What the 2016 Autumn Statement means for you
Phillip Hammond has delivered his first Autumn Statement since becoming Chancellor. Here’s how the 2016 Autumn Statement affects you.
Increase in the National Living Wage
There will be a 30p increase in the National Living Wage from April 2017. This applies to all workers aged 25 and over. You can check if you’re getting the National Living or Minimum wage using the gov.uk site.
Upfront letting agent fees
For those renting in the private sector, upfront fees are something that renters will be used to. While the Chancellor is looking to ban such fees, there is a chance that these costs may be passed on to renters through higher rental costs.
Universal Credit earnings taper rate lowered
For every pound you earn over the work allowance, if you are eligible for one, you will now keep 37p – an increase of 2% from April 2017.
Insurance Premium Tax
Premiums on insurance will rise from 10% to 12%. Meaning your car and home insurance will go up from June 2017.
Clampdown on whiplash claims
A crackdown on fraudulent injury claims, the government say, will save typical insurance premiums around £40.
Salary sacrifice schemes
Salary sacrifice schemes, which allow you to pay for benefits through salary, normally mean that you pay less tax and national insurance (NI). These benefits normally include car schemes, mobile phone contracts and other benefits. As of April 2017 the benefits that qualify may be subject to higher tax and NI contributions. This excludes pensions, childcare and cycle to work schemes.
Ban on pension cold calling
Getting cold calls for anything can be irritating. But the Treasury had confirmed that the Autumn Statement would, and it did, include a ban on cold calls for pensions. Those who ignore the ban will receive fines of up to £500,000.
Changes to tax allowance and benefits coming soon
Changes to specific benefits and tax allowances were announced before the 2016 Autumn Statement. Here’s a quick recap of what you need to keep an eye out for.

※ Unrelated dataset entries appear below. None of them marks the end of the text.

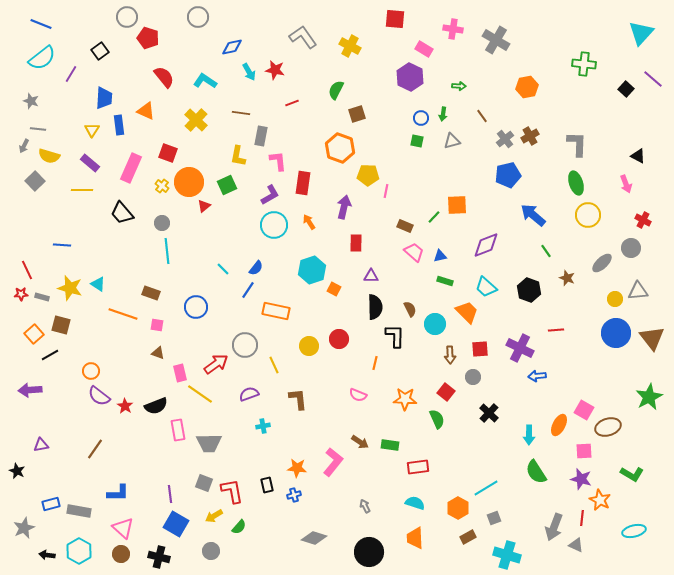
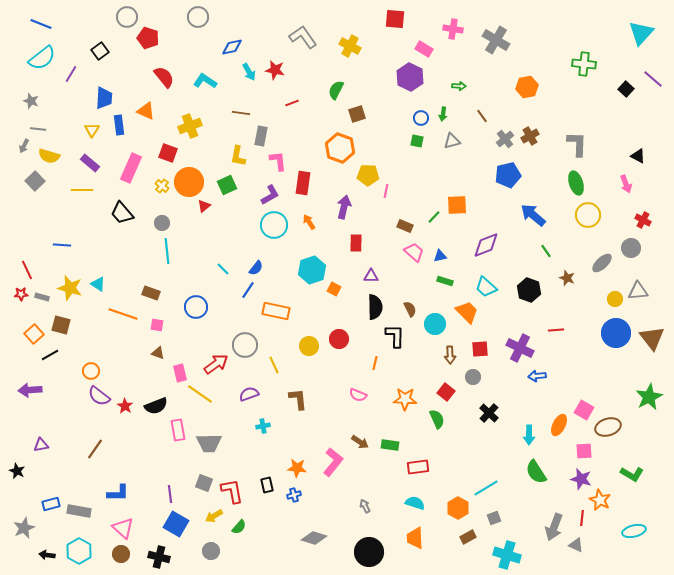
yellow cross at (196, 120): moved 6 px left, 6 px down; rotated 25 degrees clockwise
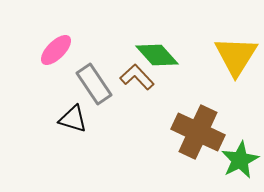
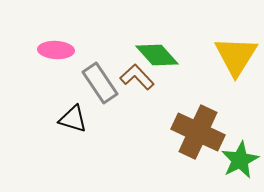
pink ellipse: rotated 48 degrees clockwise
gray rectangle: moved 6 px right, 1 px up
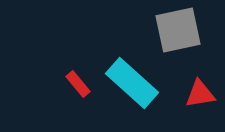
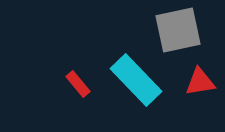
cyan rectangle: moved 4 px right, 3 px up; rotated 4 degrees clockwise
red triangle: moved 12 px up
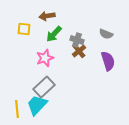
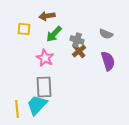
pink star: rotated 24 degrees counterclockwise
gray rectangle: rotated 50 degrees counterclockwise
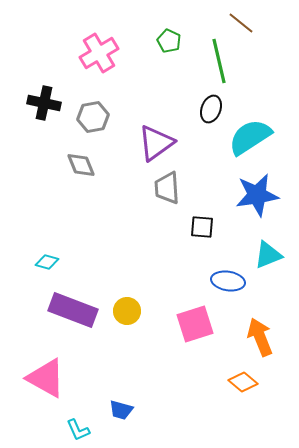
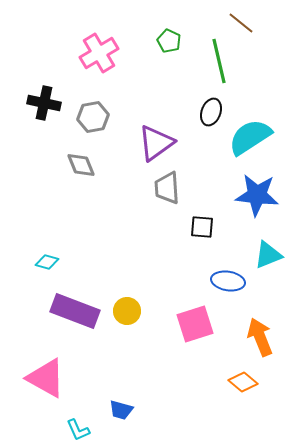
black ellipse: moved 3 px down
blue star: rotated 15 degrees clockwise
purple rectangle: moved 2 px right, 1 px down
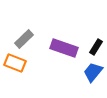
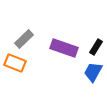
blue trapezoid: rotated 10 degrees counterclockwise
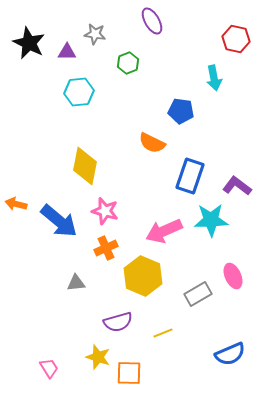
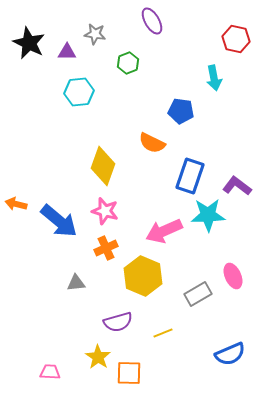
yellow diamond: moved 18 px right; rotated 9 degrees clockwise
cyan star: moved 3 px left, 5 px up
yellow star: rotated 15 degrees clockwise
pink trapezoid: moved 1 px right, 4 px down; rotated 55 degrees counterclockwise
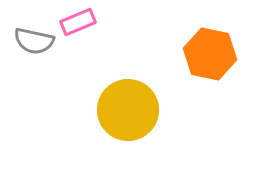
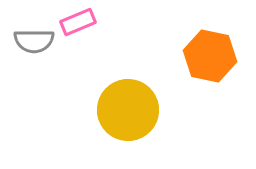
gray semicircle: rotated 12 degrees counterclockwise
orange hexagon: moved 2 px down
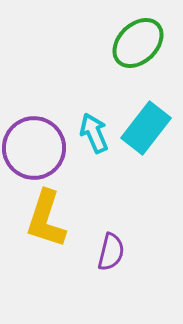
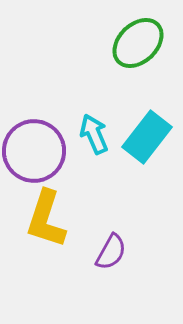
cyan rectangle: moved 1 px right, 9 px down
cyan arrow: moved 1 px down
purple circle: moved 3 px down
purple semicircle: rotated 15 degrees clockwise
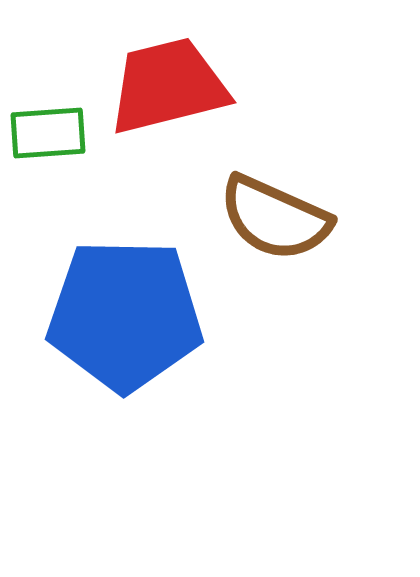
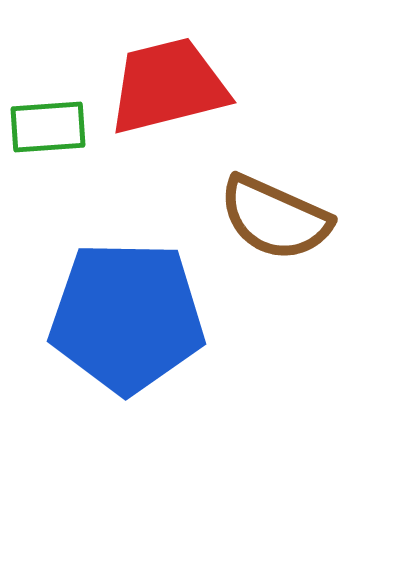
green rectangle: moved 6 px up
blue pentagon: moved 2 px right, 2 px down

In the last few weeks the new Benefits Cap has come in to force. This means that households, under certain circumstances, won’t receive more than £23,000 in benefits. Or £20,000 for households outside of Greater London.
Personal Tax allowance
At the moment you can earn up to £11,000 per year and not pay tax. As of April 2017 this increases to £11,500.
Child Tax Credit changes
From 6 April 2017, most people will only get the child element of Child Tax Credit for up to 2 children. You’ll still be able to claim it for more than 2 children if they were born before 6 April 2017.
30 hours free childcare
In less than a year, parents of children aged three or four will be entitled to an extra 15 hours free childcare. This is in addition to the current 15 hours childcare that all three and four-year-olds receive. You’ll qualify for the additional 15 hours if both parents (or the sole parent in a single parent family) are working and earning the equivalent of at least 16 hours a week at the national living or minimum wage. Both parents’ combined income must be less than £100,000 per year to qualify for the full 30 hours free childcare.
You may have to pay for additional nursery services including meals on top of the free allowance.
Due to be launched in April 2017, a Lifetime ISA, or LISA, can be used as a savings fund for first-time buyers or towards retirement. You can save up to £4,000 a year and get a government bonus of 25%.
If you decide to withdraw the money before retirement, or not use it to buy your first house, you won’t get the government bonus or interest. You’ll also face a 5% charge as well.